Opinion

Cara Hunter: ‘Ireland’s future belongs to the youth of today’

The SDLP MLA writes on how young people today are so much more than the historical baggage they inherit.

The SDLP’s Cara Hunter welcomed the extension of funding for Nexus
The SDLP's East Derry MLA, Cara Hunter. (Liam McBurney/PA)

‘History is a nightmare from which I’m trying to awake.’

Whilst a somewhat tired Joycean quote, the sentiment surely still resonates with many young people in the North.

Whilst most millennials, Gen Z, and now generation Alpha, have been fortunate to inhabit a time of peace, there remains an inescapable and lingering sectarian divide, as everything from flags to the language to which we refer to this place, continues to rile political debate.

Of course, this is not news, but how we address these issues in future will be. And ultimately, the future belongs to the youth of today.

Some within our political class tell us that these are petty, tribal, and backward concerns and stand a barrier to the kind of political action that we need to take.



And for many young people, this too resonates. However, this analysis alone is shallow, glib, and detached from the reality that identity is nontrivial and fundamental to society.

How our language, our institutions, and public spaces reflect our identity and values is important and worthy of our close attention.

Yet, in 2024 our young people see themselves as something far bigger than the parochial cloaks of identity that history has dealt them.

For many, regardless of religious background, they are as likely to think of themselves firstly as gamers, environmentalists, or Swfities, as they are nationalist or unionist.

Overlapping interests and pluralistic identities have of course always existed, but in our globalised world, these prisms of personal expression and affinity occupy greater significance.

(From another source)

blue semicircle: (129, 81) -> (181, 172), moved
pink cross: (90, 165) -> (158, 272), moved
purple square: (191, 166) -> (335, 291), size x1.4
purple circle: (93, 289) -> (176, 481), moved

As the wounds of the past heal and sensitivity to historical concerns fades, the youth of this island have an opportunity to consider our future in less restrictive and more imaginative ways.

Today, witnessing shows like Derry Girls enjoying international success, or Kneecap receiving adulation from Sundance to Glastonbury, Irishness as understood in the northern context, reveals its cultural and artistic capital.

Both success stories demonstrate confidence and assuredness in their Irishness. Whether coming from within the territorial confines on the UK or not, for young northern nationalists, their Irish identity is worn confidently.

By contrast, the scenes of a PSNI squad car flying Armagh flags and rejoicing in the All-Ireland success, has unnerved some within the unionist community.

Carl Jung wrote that humans could sense the future, and across the north there is a growing sense that seismic constitutional change is on the horizon.

What a new and reunified Ireland will look like is as yet very much undetermined. But it is precisely that it is unwritten which makes the nationalist proposition so exciting.

Through the SDLP’s New Ireland Commission, the groundwork is being done to reimagine a unified state, engaging with all communities across the island, and reaching out to Unionists in hope to codesign a truly shared future.

The opportunity for people across our island to be involved in a discussion about our future, about a new constitution, and a new set of political arrangements by which to govern ourselves, presents a rare moment for a population to determine their future in a world where uncertainty and despair surrounds them.

By contrast, the future of the union appears markedly set. With so many of our young living in Britain, many will be familiar with its failings, for others, the decline can be experienced vicariously on popular YouTube channels like Bald and Bankrupt and the Wandering Turnip.

For the unfamiliar, the vloggers take the global public on warts ‘n all tours of modern-day Britain, as they document the collapse of English towns and cities in real time.

Viewers are served scenes of ghostly streets, delipidated buildings, and once splendid town squares in rapid decay. As the gonzo journalists interview the locals, the poverty and hopelessness in stark.

Now, having arrived in Downing Street with fewer votes than either one of the Corbyn led campaigns, the Labour party in Britain appear set to continue with the Tory programme of austerity, maintaining the abhorrent two child benefit cap, and making few promises of economic rejuvenation anytime soon. Time will tell.

A united Ireland, or a new Ireland, by contrast to Brexit Britain, offers a shared future with a state that already enjoys a higher life expectancy, higher salaries, and a future within the EU which excels in homing complex and differing identities.

The Shared Island Unit has demonstrated the importance of investment to build for a shared future, and I am hopeful that Leo Varadkar’s recent suggestion to establish a sovereign wealth fund for unity, indicates that building a New Ireland will be a priority for future Dublin governments.

Nationalism isn’t a stale historical idea, it is a living movement, and the one best positioned to secure reconciliation, economic justice, and a thriving, inclusive society.

The mission isn’t just building a New Ireland for our children, the mission is having them at the heart of building it.